Widely referred to as “Africa’s Che Guevara,” Sankara was assassinated in 1987 after a bloody coup that Blaise Compaoré, a former ally turned enemy, spearheaded. Just 37 years old at the time.

After nearly three decades in power, Compaoré was overthrown in 2014. Authorities exhumed Sankara’s remains in 2015 to help with the murder inquiry after he was removed from office. Compaoré received a life sentence in prison in absentia last year for his involvement in the murder of Sankara. The same punishment was given to two of his assistants in 2021.

After the investigation was over, Sankara was reinterred at the place of his murder, which for some provided closure, but left long-lasting scars.

Holding back tears, Mayamba Malick Sawadogo told Reuters, “It is traumatic to find myself here again.” While more than 30 years have gone, it is still difficult. Sankara’s ally Sawadogo served time in jail during the coup in 1987.

During a coup in 1983, Sankara took over. The Republic of Upper Volta, one of Africa’s poorest nations at the time, gained its formal independence in 1958 but continued to suffer from the lingering effects of French colonialism and relied largely on foreign aid and corporate interests.

Sankara saw that true independence required both political and economic freedom in addition to a new flag and currency. As a result, after assuming power, Sankara changed the name of his nation to Burkina Faso, which means “Land of Upright Men,” signifying a radical new concept of national independence.
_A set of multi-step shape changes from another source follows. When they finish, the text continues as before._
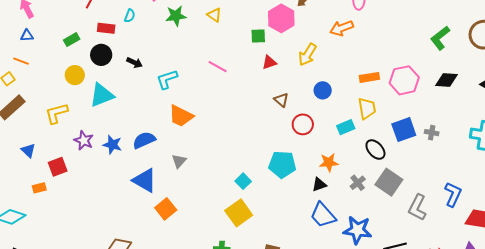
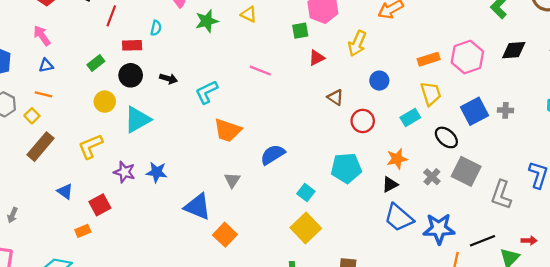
blue semicircle: (144, 140) -> (273, 155), moved

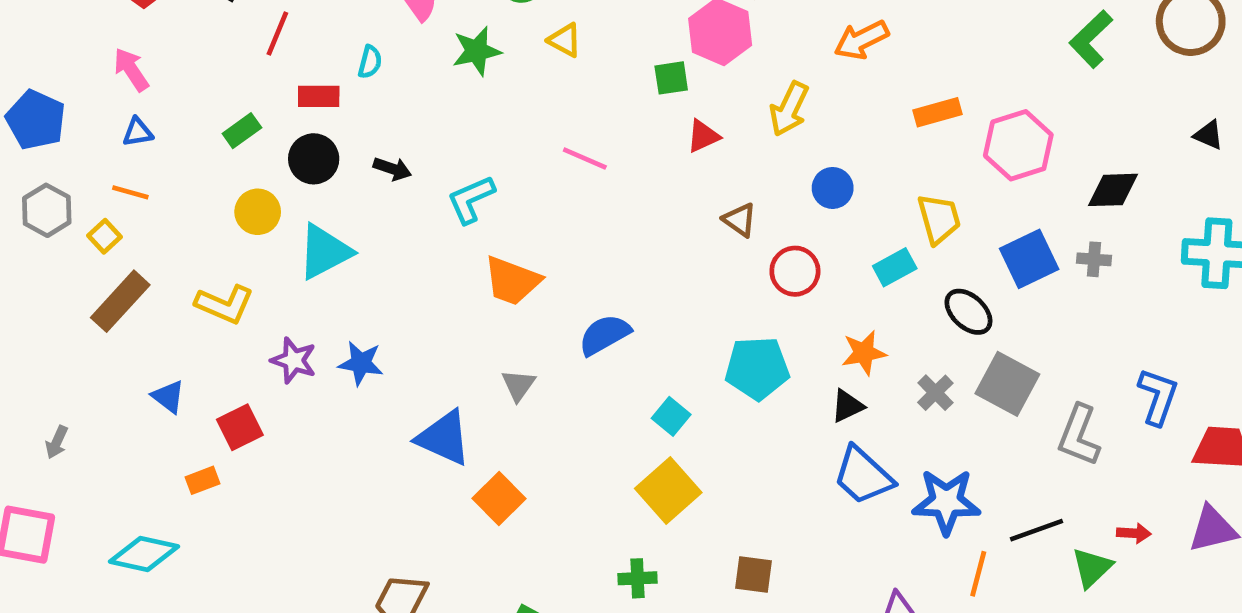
black diamond: (514, 50) -> (1113, 190), moved
orange rectangle: (429, 59) -> (937, 112), moved
yellow L-shape: (90, 146) -> (225, 304), turned -136

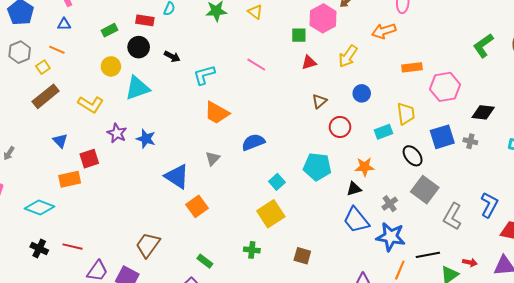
brown triangle: (740, 220) -> (319, 101), turned 35
gray cross: (935, 393) -> (390, 204), moved
orange rectangle: (202, 480) -> (70, 179), size x1.5

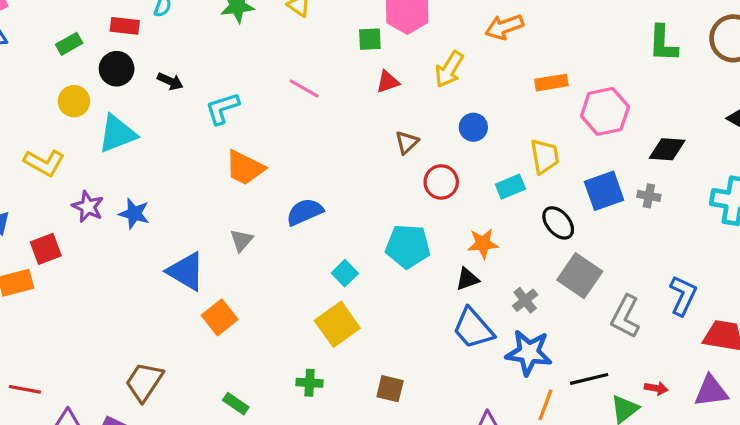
green L-shape: (483, 46) -> (663, 43), turned -50

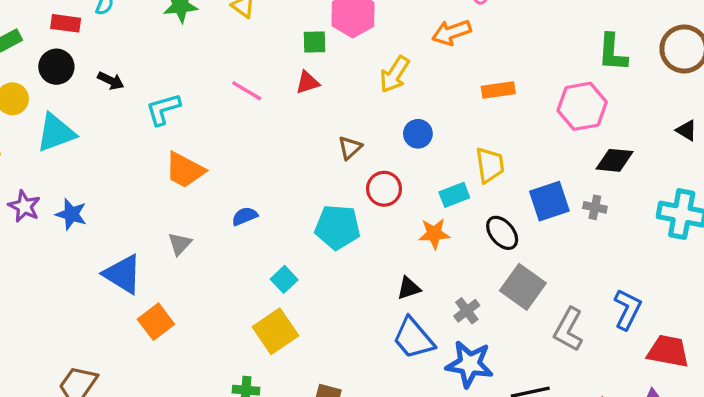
red triangle: (388, 82) -> (307, 82), moved
pink hexagon: (605, 111) -> (582, 106), moved
blue semicircle: (305, 212) -> (245, 216), size x0.7
orange star: (483, 244) -> (434, 234), moved
cyan pentagon: (408, 246) -> (337, 227), moved

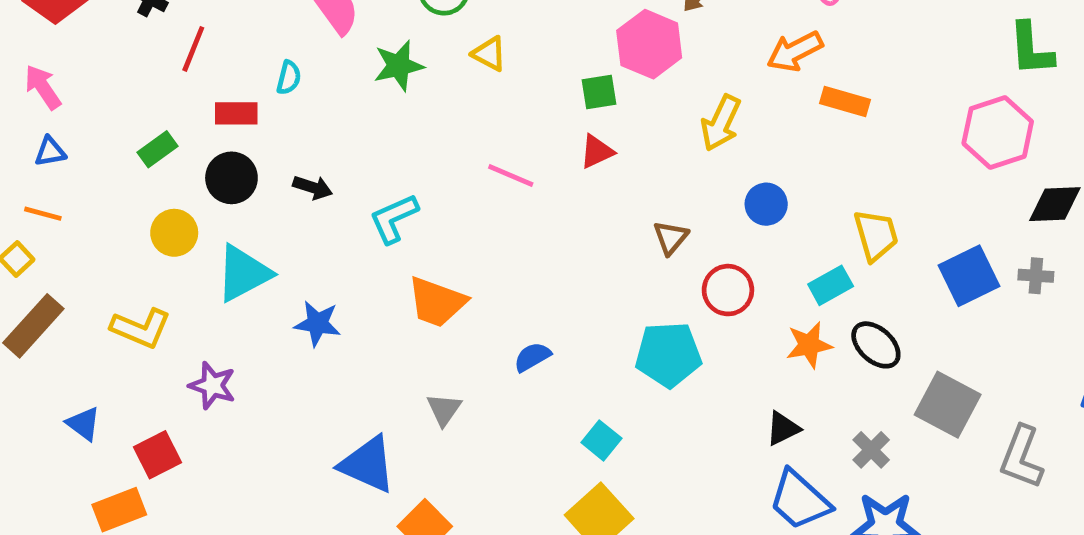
orange rectangle: (498, 90) -> (845, 101), moved, turned 32
blue star: (71, 214) -> (317, 323), moved
black ellipse: (502, 233) -> (876, 345), moved

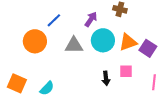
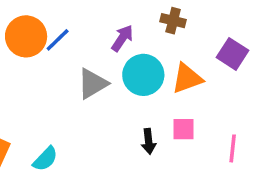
orange circle: (35, 41) -> (26, 36), moved
gray triangle: (74, 45) -> (93, 84), turned -30
purple square: (148, 48) -> (233, 54), moved

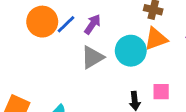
purple arrow: (122, 38) -> (92, 24), moved
orange triangle: (187, 78) -> (156, 39), moved

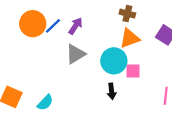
cyan circle: (131, 51) -> (114, 61), moved
pink square: (161, 92) -> (133, 71), moved

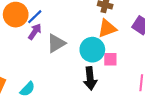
purple arrow: (76, 26) -> (35, 32), moved
black arrow: (112, 91) -> (90, 78), size x1.5

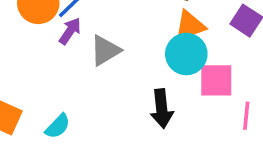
cyan circle: (92, 50) -> (186, 54), moved
pink square: (110, 59) -> (216, 80), moved, size x1.5

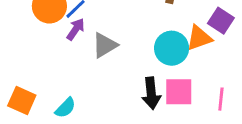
orange triangle: (190, 26) -> (199, 38), moved
pink square: (216, 80) -> (179, 92), moved

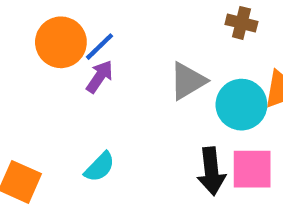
gray triangle: (105, 45) -> (188, 81), moved
cyan semicircle: (65, 108) -> (100, 167), moved

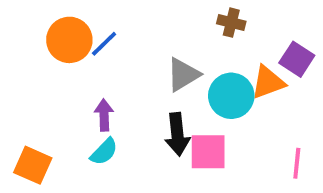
purple arrow: (100, 77) -> (104, 115), moved, turned -36
pink square: (252, 169) -> (208, 152), moved
black arrow: (211, 171) -> (177, 134), moved

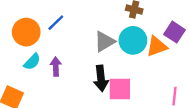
orange circle: (69, 40) -> (26, 32), moved
cyan circle: (231, 96) -> (133, 40), moved
cyan semicircle: (104, 152) -> (32, 62), moved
According to The Jacobin, “nationalisation, land redistribution, and extensive railway building plans were characteristics of Sankara’s rule.” Around two million kids received vaccinations during one of the most effective vaccination campaigns in Africa at the time. In addition, he was among the first African politicians to promote HIV/AIDS awareness. In order to stop desertification, Sankara also built schools and hospitals all around the nation and planted over 10 million trees. For the first four years of his administration, Burkina Faso had enough food.

Including women at all levels of Burkina Faso’s administration was one of Sankara’s greatest political accomplishments. Both polygamy and female genital mutilation were outlawed by his rule.

Importantly, Sankara rejected aid from international organisations like the World Bank and the IMF, emphasising instead the development of self-reliance and ties with other nations in the global south.

Thomas Sankara once responded, “Our economic aspiration is to employ the strength of the people of Burkina Faso to provide, for all, two meals a day and drinking water,” when questioned about his revolutionary goals.

Although Sankara enjoyed enormous popularity among the general public, both Burkina Faso’s traditional elites and Western capitalist interests found his political theory and programme objectionable. Much of Sankara’s accomplishments were undone after his assassination, in addition to the decades-long persecution of his close allies.

His successor cozied up to France, reinstating the colonial ties Sankara had worked so hard to break, and the companies and entities he had nationalised were once more privatised. The IMF also became one of the nation’s largest lenders. In addition to receiving a warm welcome in Paris, Sankara’s assassins’ leader Gilbert Diendéré—who was also given a life sentence—was also given France’s highest honour, the National Order of the Legion of Merit.

Anti-Thomas Sankara propaganda that cast the coup as “rectifying the Revolution” inundated Burkina Faso. But ideologies endure, and in the midst of the West and China’s “Great Game” in Africa in the twenty-first century, Sankara’s legacy offers a welcome alternative that is founded on independence and pan-African solidarity.